2. Chapters shall hold Annual Membership Meetings, where all
regular members having paid their dues and fees, will be convoked. Officers
of the Chapters shall be nominated by the chapter membership to take office
after confirmed by the Board of Directors of the Society.
3. Dues or fees assessed by chapters are not in lieu of membership
dues of The Society.
Article VIII.
Amendment of By-Laws:
These By-Laws may be altered, amended or repealed by the
affirmative vote of the Board of Directors at any Annual, Regular or Special
Meeting of the Board, provided that due notice, as hereinabove stated of
such proposed amendment, alteration or repeal, is set forth in the notice of
such meeting.
Article VIII.
Applicable Procedure:
To the extent not inconsistent with the Articles of
Incorporation of the Society and/or these By-Laws Robert's Rules of Order on
Parliamentary Procedure, as amended, shall constitute the procedure at
meetings of the membership of the Society and of the Board of Directors.

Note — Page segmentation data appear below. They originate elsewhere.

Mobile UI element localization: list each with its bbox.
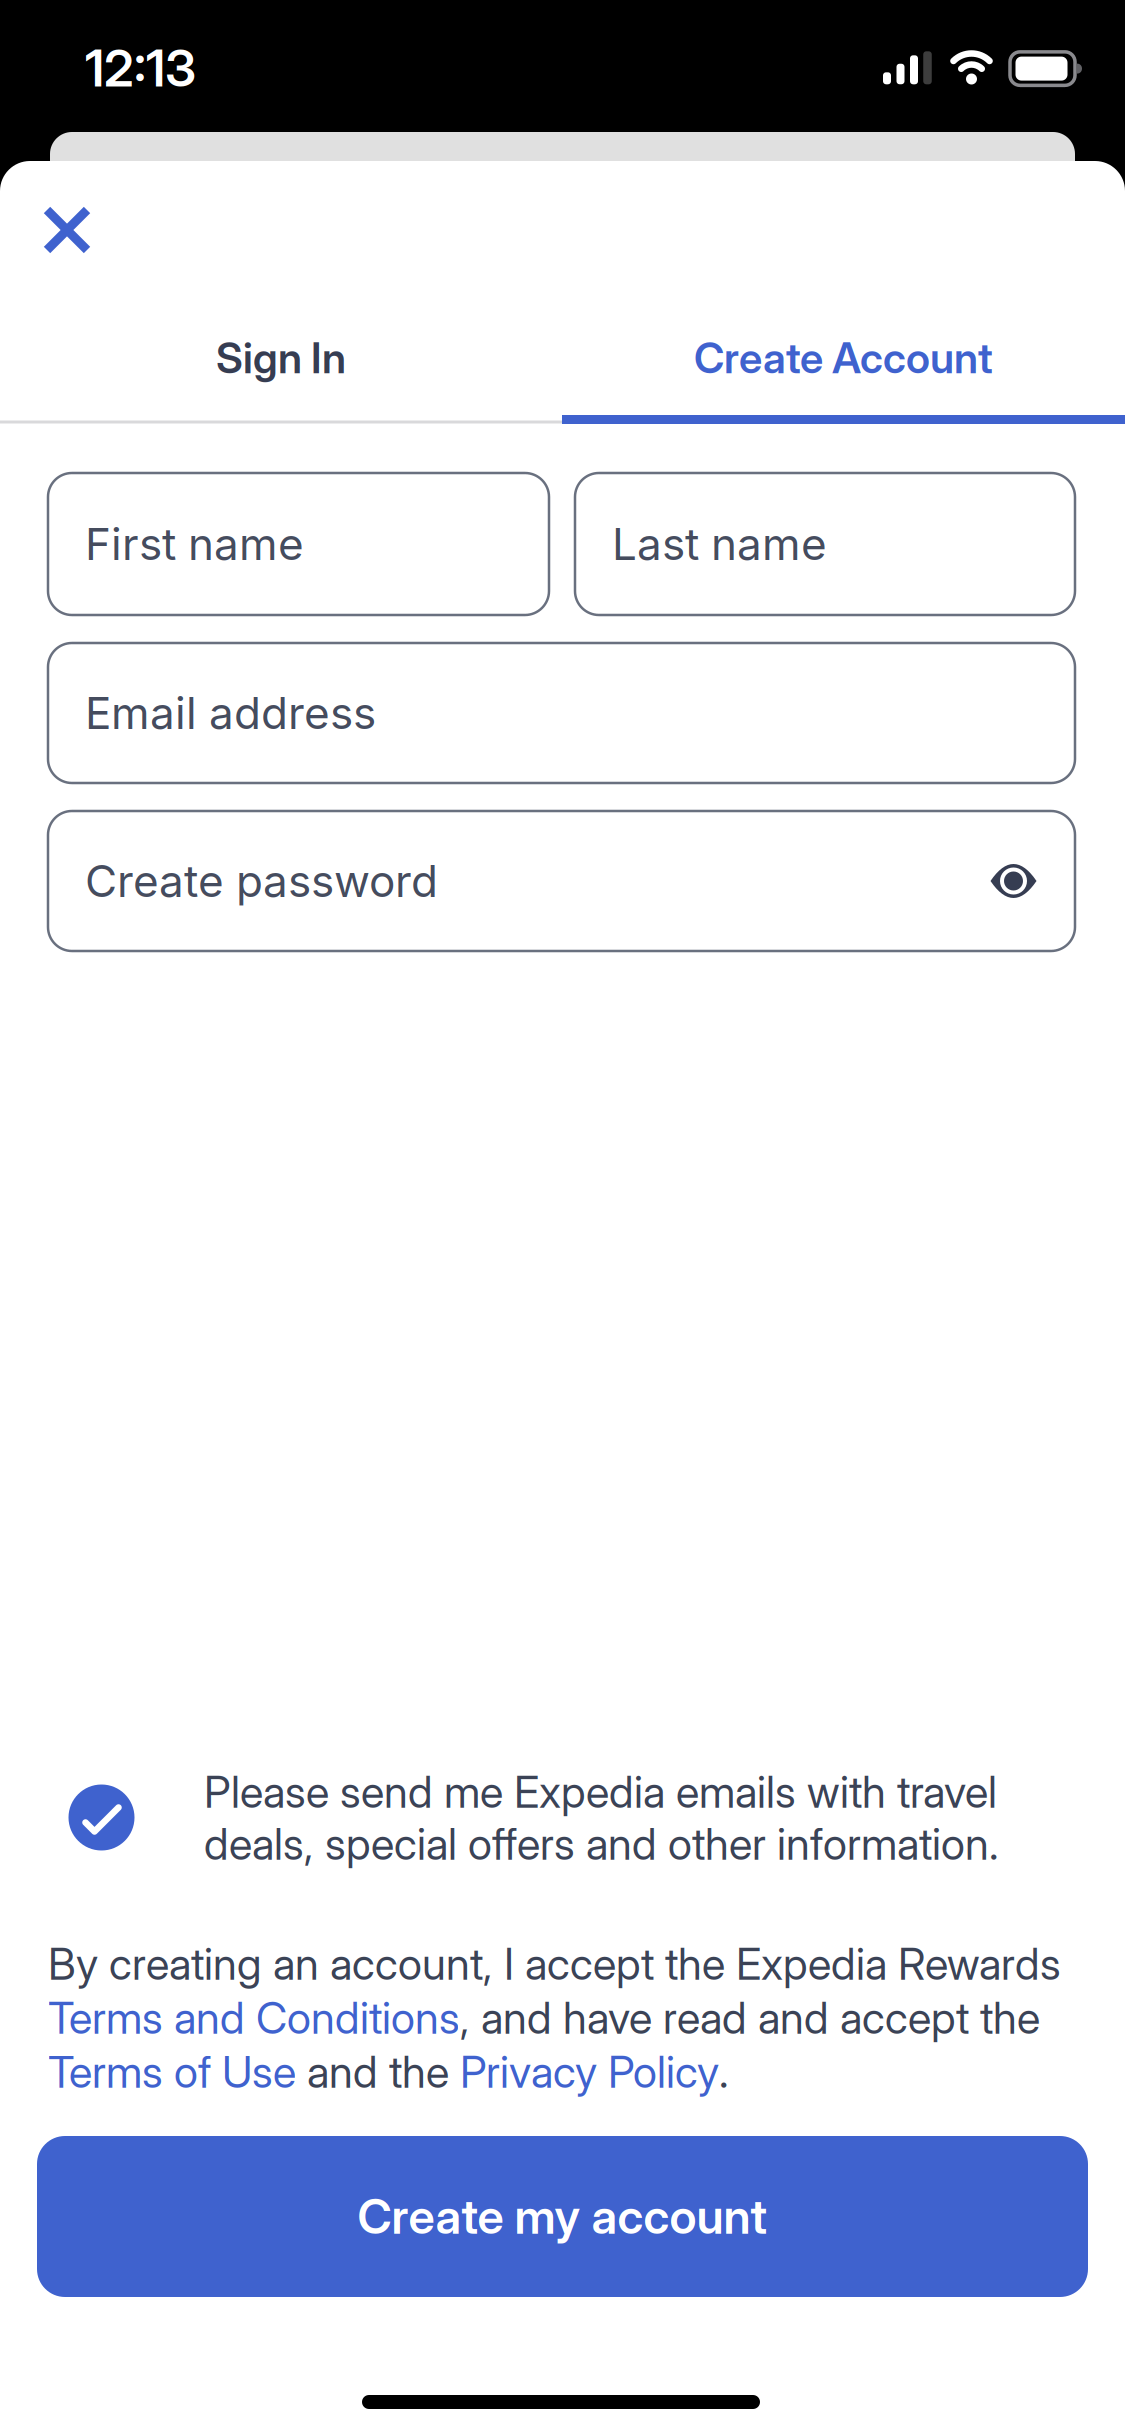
button[interactable]: Sign In	[0, 303, 562, 413]
button[interactable]: Terms and Conditions	[48, 1992, 460, 2044]
button[interactable]: Show password	[984, 851, 1044, 911]
staticText: Sign In	[216, 333, 346, 383]
button[interactable]: Email address	[48, 643, 1075, 783]
button[interactable]: Create Account	[562, 303, 1125, 413]
staticText: and the	[296, 2046, 460, 2098]
staticText: Create password	[85, 855, 438, 907]
staticText: Please send me Expedia emails with trave…	[204, 1766, 997, 1818]
button[interactable]: Send me Expedia emails	[68, 1784, 134, 1850]
button[interactable]: Close	[42, 205, 92, 255]
button[interactable]: Privacy Policy	[460, 2046, 719, 2098]
staticText: .	[719, 2046, 729, 2098]
staticText: Email address	[85, 687, 376, 739]
staticText: Privacy Policy	[460, 2046, 719, 2098]
staticText: Last name	[612, 518, 827, 570]
staticText: Terms and Conditions	[48, 1992, 460, 2044]
staticText: 12:13	[85, 38, 196, 98]
button[interactable]: Terms of Use	[48, 2046, 296, 2098]
staticText: deals, special offers and other informat…	[204, 1818, 999, 1870]
staticText: Terms of Use	[48, 2046, 296, 2098]
staticText: Create Account	[694, 333, 993, 383]
button[interactable]: First name	[48, 473, 549, 615]
button[interactable]: Last name	[575, 473, 1075, 615]
staticText: , and have read and accept the	[460, 1992, 1040, 2044]
button[interactable]: Create password	[48, 811, 1075, 951]
button[interactable]: Create my account	[37, 2136, 1088, 2297]
staticText: By creating an account, I accept the Exp…	[48, 1938, 1061, 1990]
staticText: Create my account	[358, 2189, 768, 2244]
staticText: First name	[85, 518, 304, 570]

Insofar as practical and possible, meetings of the Board of Directors shall
follow an agenda which shall be mailed to each Director prior to each
meeting. All meetings provided for in these By-Laws shall be handled by the
Society's office as part of its duties. The Society office shall be that of
the Executive Director when such is appointed by the Board of Directors or
the office of the elected Secretary of the Society.